If you are reading 0xFF after writing 0xFF and grounding port pins, either the chip is malfunctioning or something is wrong with the communication between the controller and the chip. It may be as simple as not sending the correct address, or it may be as complex as shady I2C timing.

@jverive. I am confident of proper addressing, as I have successfully driven a string of leds off and on with output. The chip functions perfectly in that respect.

Am I correct in saying that if I write say 0x0F to the port that I should see Ox0F on the next read cycle and subsequently ground D0 and do another read I should see 0xFE? That would mean that the outputs are latched and reads would return the last output value unless overridden by an electrical connection. Is that the meaning of the 'quasi-bidirectional' term described in the chip spec?

That's the way I read it, except that you should read back 0x0e, not 0xfe.
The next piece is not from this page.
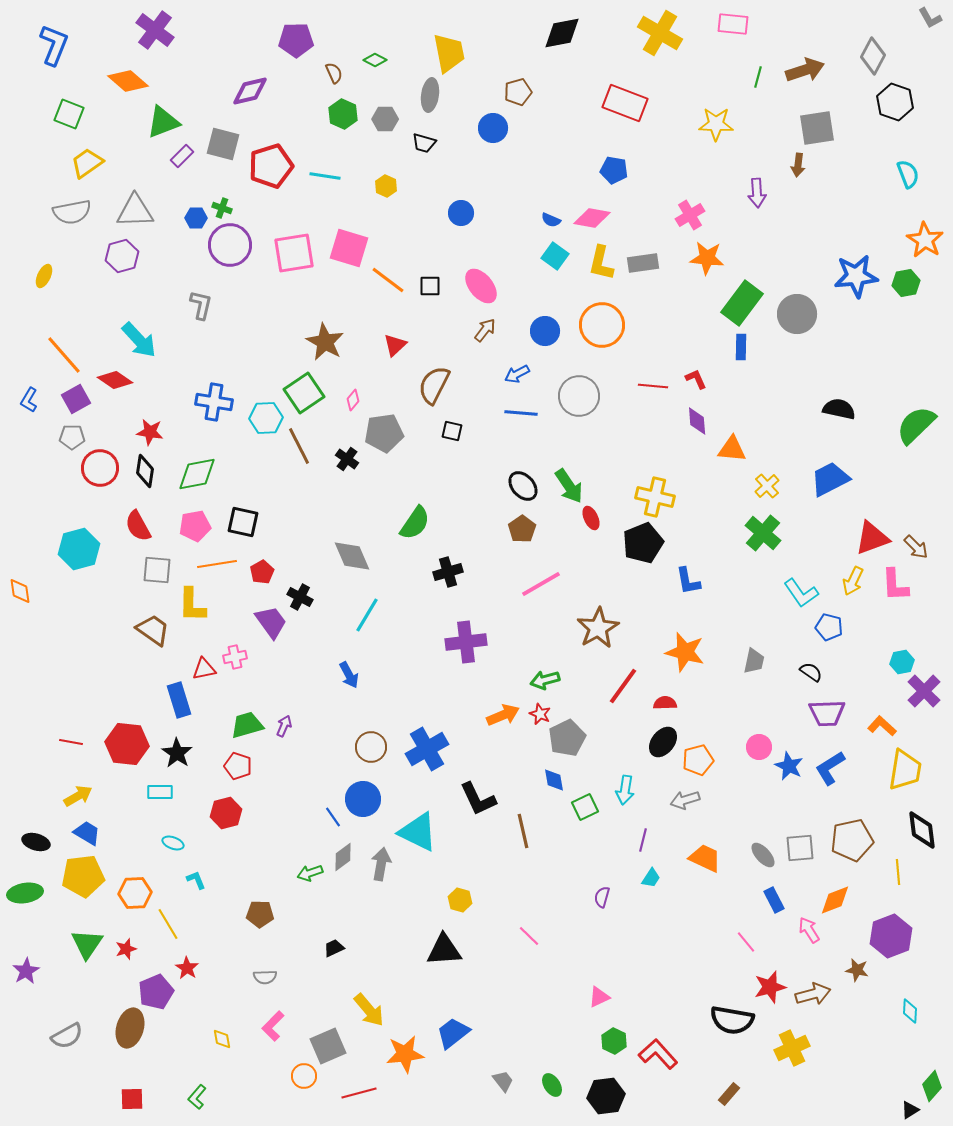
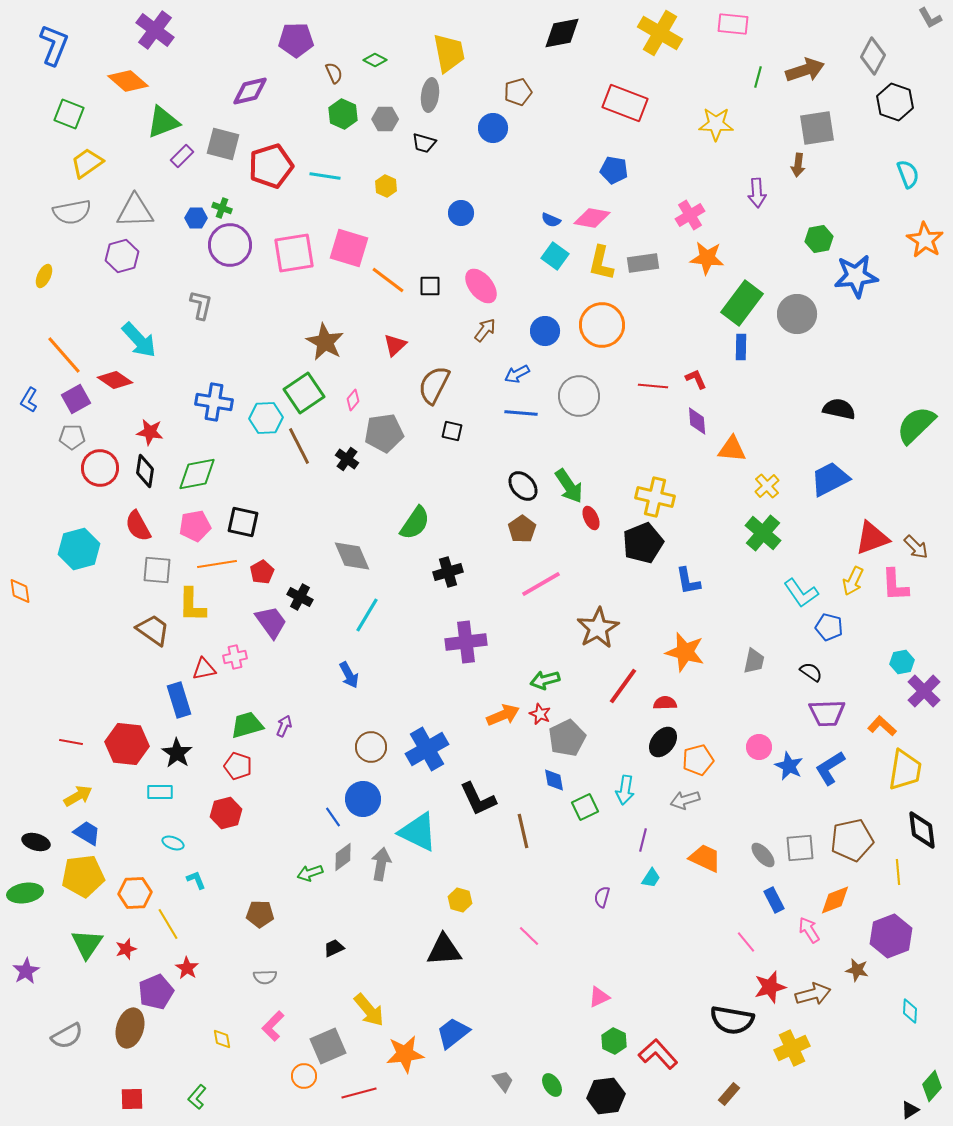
green hexagon at (906, 283): moved 87 px left, 44 px up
I'm guessing it's just a typo in your question?

Yes, if you write 0x0F to the port, you will read back 0x0F. If you subsequently ground pin D0, the next read should report 0x0E. Because you are actually reading the pin state (and not some latched register) there's no reason why a fully functional chip would report 0x0F if D0 is grounded. Can you try another 8574 in its place?

Yep, typo. I've always had a struggle with hex. Not as much so with octal or binary. I have at least 2 and eight fingers, but when it gets over ten, I have to use my toes.